According to a sixth aspect of the disclosure, a non-transitory computer-readable storage medium is provided. The non-transitory computer-readable storage medium comprises instructions, which when executed by the processing circuitry, cause the processing circuitry to perform the method of any example of the fourth aspect of the disclosure.

The disclosed aspects, examples (including any preferred examples), and/or accompanying claims may be suitably combined with each other as would be apparent to anyone of ordinary skill in the art. Additional features and advantages are disclosed in the following description, claims, and drawings, and in part will be readily apparent therefrom to those skilled in the art or recognized by practicing the disclosure as described herein.

There are also disclosed herein computer systems, control units, code modules, computer-implemented methods, computer readable media, and computer program products associated with the above discussed technical benefits.
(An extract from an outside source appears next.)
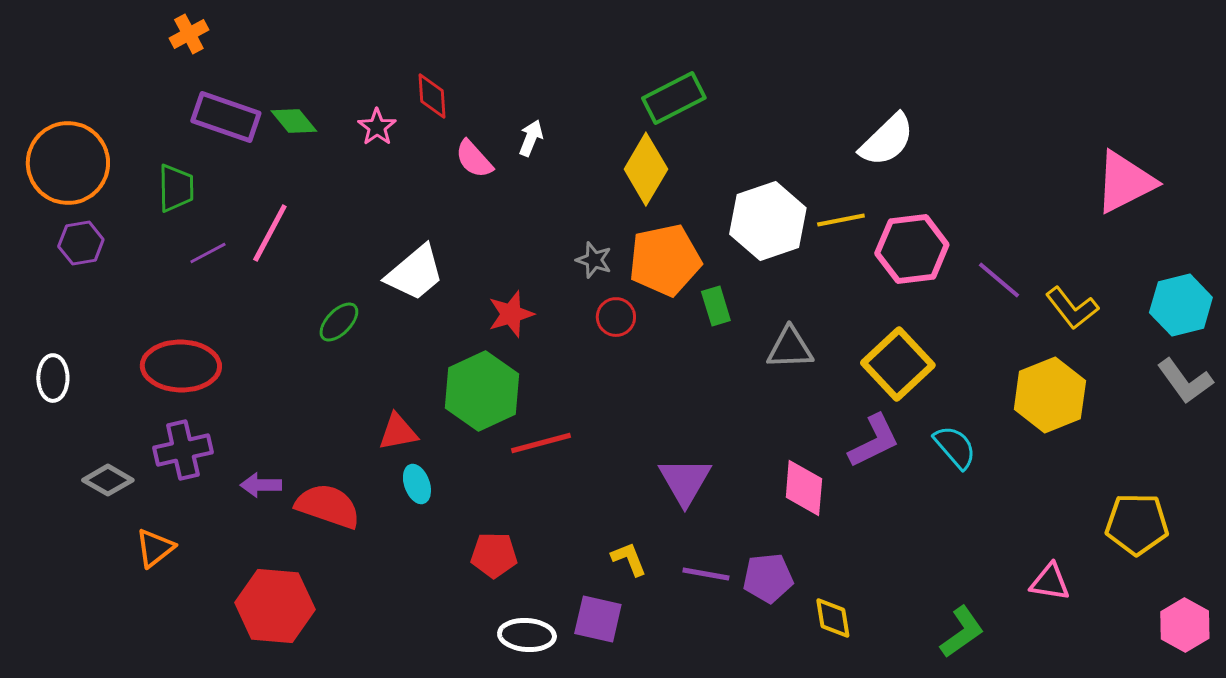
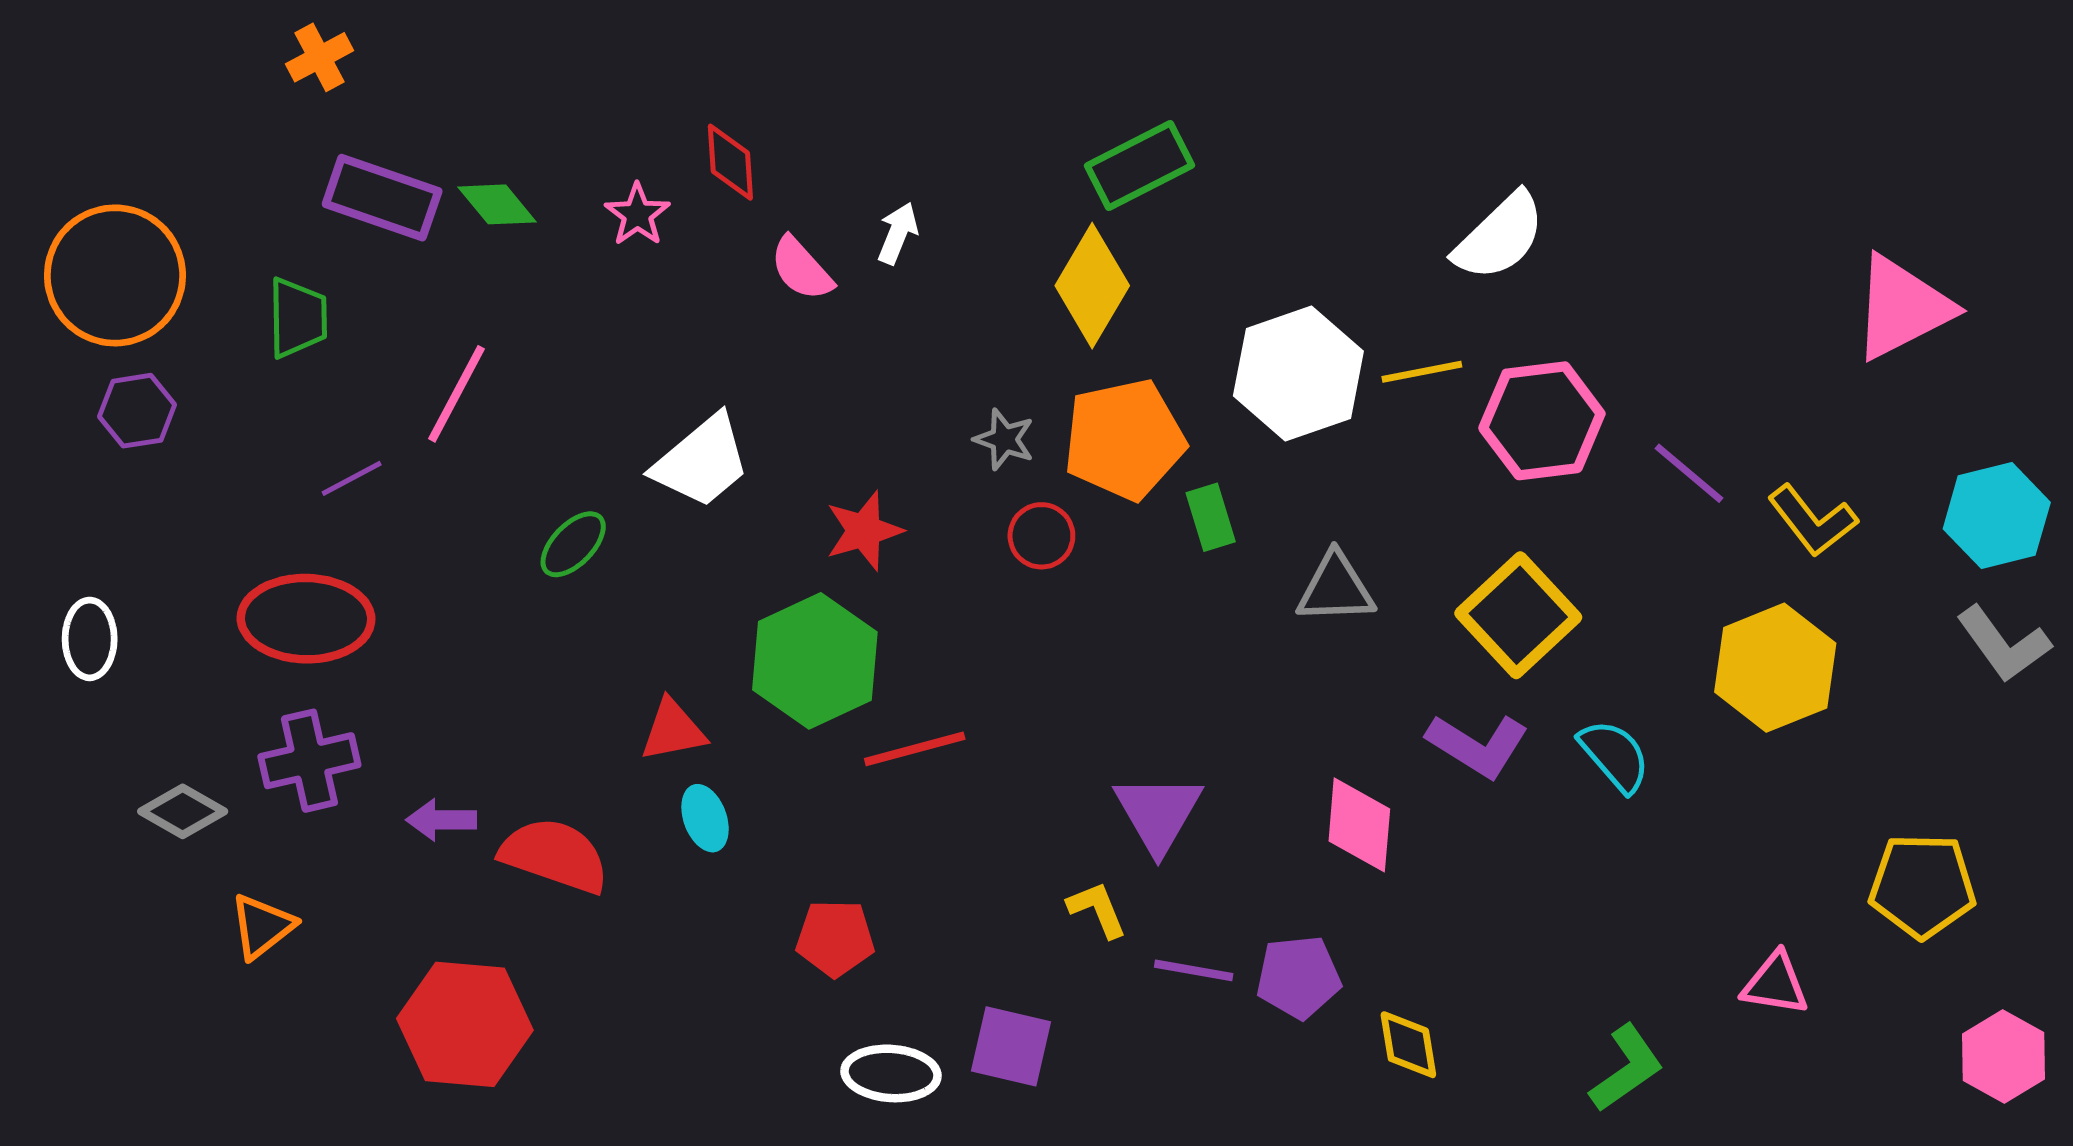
purple line: (208, 253) -> (352, 478), moved
purple L-shape: (874, 441) -> (1478, 745), turned 58
yellow L-shape: (629, 559) -> (1097, 909), moved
BRIEF DESCRIPTION OF THE DRAWINGS

Examples are described in more detail below with reference to the appended drawings.

FIG. 1 is an exemplary vehicle according to an example.

FIG. 2A is an exemplary powertrain in a schematic view according to an example.

FIG. 2B is an exemplary powertrain in a schematic view according to an example.

FIG. 3 is an exemplary scenario with a vehicle driving along a road section in a schematic view according to an example.

FIG. 4 is an exemplary flowchart of a method according to an example.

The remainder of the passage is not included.